T.C. BURSA BAM 5. HUKUK DAİRESİ Esas-Karar No: 2020/685 – 2023/418
T.C.
BURSA
BÖLGE ADLİYE MAHKEMESİ
5. HUKUK DAİRESİ

DOSYA NO : 2020/685
KARAR NO : 2023/418

T Ü R K M İ L L E T İ A D I N A
İ S T İ N A F K A R A R I

B
DAVANIN KONUSU : İtirazın İptali (Ticari Satımdan Kaynaklanan)
KARAR TARİHİ : 31/03/2023
KARAR YAZIM TARİHİ : 10/04/2023

Davalı vekili tarafından yukarıda belirtilen karara karşı istinaf kanun yoluna başvurulmuş, 6100 sayılı Hukuk Muhakemeleri Kanunu’nun 352. maddesi uyarınca yapılan ön inceleme sonucu eksiklik bulunmadığı anlaşılmış olmakla dosya üzerinden yapılan inceleme neticesinde gereği görüşülüp düşünüldü:

TARAFLARIN İDDİA VE SAVUNMALARININ ÖZETİ:
Davacı vekili, müvekkil şirket ile davalı şirket arasında ticari mal satımına dayalı şifahen kurulmuş bir ticari münasebet söz konusu olduğunu, davalının bakiye 5.483,81TL borcunu ödememesi üzerine Bursa 16. İcra Müdürlüğünün 2018/13156 E. sayılı dosyası ile davalı şirket aleyhinde ilamsız icra takibine başlandığını, borçlunun söz konusu icra takibine itiraz ettiğini ve takibin durdurulduğunu, ancak davalının itirazında haksız olduğunu ileri sürerek asıl alacak yönünden itirazın iptaline karar verilmesini ve davalının takip konusu alacağın %20’sinden az olmamak üzere tazminata mahkum edilmesini talep etmiştir.
Davalı vekili, müvekkil aleyhine başlatılan icra takibinin haksız ve kötü niyetli olduğunu, itiraz dilekçesinde yetki itirazında bulunduklarını, itirazın iptali davasının da yetkisiz mahkemede açıldığını, müvekkilinin merkezinin Sincan/Ankara olması nedeniyle yetkili mahkemenin Ankara Batı Asliye Ticaret Mahkemesi olduğunu, tarafların şirket olduğunu bu nedenle taraflar arasında şifahen bir sözleşme kurulduğu iddiasının hayatın olağan akışına uygun olmadığını, müvekkilinin davacı tarafa herhangi bir borcu bulunmadığını savunarak davanın reddini talep etmiştir.

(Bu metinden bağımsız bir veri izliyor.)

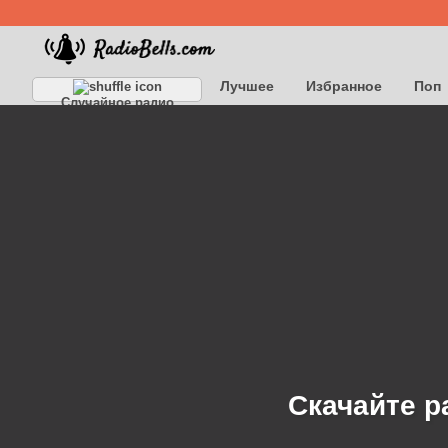
Лучшее
Избранное
Поп
Случайное радио
Детское
Классическое
Скачайте р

İLK DERECE MAHKEMESİ KARARININ ÖZETİ:
Mahkemece yapılan yargılama neticesinde, taraflar arasında ticari ilişki mevcut olduğu, davacının davalıya kestiği faturanın BA-BS formu ile taraflarca maliyeye bildirdiği, taraf defterlerinin usulüne uygun tutulduğu, davalı defterlerine göre 31/12/2018 tarihi itibari ile 5.000 TL davacıya borçlu gözüktüğü, davacı defterlerine göre davalıdan 5.004,05 TL alacaklı olduğunun tespit edildiği gerekçesiyle, davanın kabulü ile davalının Bursa 16.İcra Müdürlüğünün 2018/13156 Esas sayılı dosyasında yapmış olduğu itirazın kısmen iptali ile takibin 5.004,05 TL asıl alacak üzerinden devamına, asıl alacağa takip tarihinden itibaren avans faizi uygulanmasına, alacak likit olduğundan asıl alacağın % 20’si üzerinden hesaplanan 1.000,81 TL icra inkar tazminatının davalıdan alınarak davacıya verilmesine karar verilmiştir.
Karara karşı, davalı vekili tarafından istinaf kanun yoluna başvurulmuştur.

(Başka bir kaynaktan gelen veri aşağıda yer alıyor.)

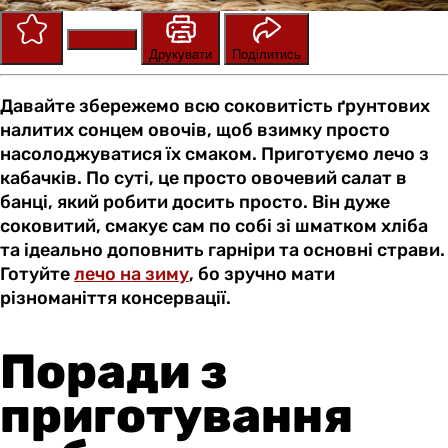
Зберегти
Оцінити
Друкувати
Поділитись
Давайте збережемо всю соковитість ґрунтових
налитих сонцем овочів, щоб взимку просто
насолоджуватися їх смаком. Приготуємо лечо з
кабачків. По суті, це просто овочевий салат в
банці, який робити досить просто. Він дуже
соковитий, смакує сам по собі зі шматком хліба
та ідеально доповнить гарніри та основні страви.
Готуйте
лечо на зиму
, бо зручно мати
різноманіття консервації.
Поради з
приготування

İLERİ SÜRÜLEN İSTİNAF SEBEPLERİ:
İstinaf talebinde bulunan davalı vekili, icra dairesinin yetkisine itiraz ettiklerini, davanın da yetkisiz mahkemede açıldığını, müvekkil şirketin anılan icra takibine dayanak olarak gösterilen faturalardan dolayı davacıya herhangi bir borcu bulunmadığını, davaya konu borcu ve anılan sözleşmeyi kabul anlamına gelmemekle birlikte müvekkil şirketin basiretli bir tacir olarak üzerine düşen borçlarını ödediğini ve sorumlulukları yerine getirdiğini, müvekkil şirketin davacı tarafa herhangi bir borcu bulunmadığının 29 Nisan 2019 tarihli bilirkişi raporu ile de sabit olduğunu, aynı bilirkişi tarafından aynı kayıtlar incelenmesine rağmen farklı raporlar hazırlandığını, çelişkilerin giderilmesi için dosyanın başka bir bilirkişiye tevdii edilmesi gerektiğini, icra inkar tazminatına hükmedilmesinin, itirazın kısmen iptaline karar verilmiş iken ”davanın kabulü” yönünde hüküm tesis edilmesinin ve müvekkili lehine vekalet ücretine hükmedilmemesinin usul ve yasaya aykırı olduğunu ileri sürerek kararın kaldırılmasını talep etmiştir.
Davacı vekili istinafa cevap dilekçesinde, para alacağı söz konusu olduğundan TBK 89.maddesi uyarınca mahkemenin ve icra dairesinin yetkili olduğunu, davalının istinaf nedenlerinin yerinde olmadığını belirterek istinaf başvurusunun reddine karar verilmesini talep etmiştir.

DELİLLERİN DEĞERLENDİRİLMESİ, HUKUKİ SEBEPLER VE GEREKÇE:
HMK’nın 355. maddesi uyarınca istinaf dilekçesinde belirtilen sebepler ve kamu düzeni ile sınırlı olarak yapılan istinaf incelemesinde;
Dava, açık hesap ilişkisine dayalı alacağın tahsili amacıyla başlatılan icra takibine vaki itirazın iptali istemine ilişkin olup mahkemece, davanın kabulüne karar verilmiştir.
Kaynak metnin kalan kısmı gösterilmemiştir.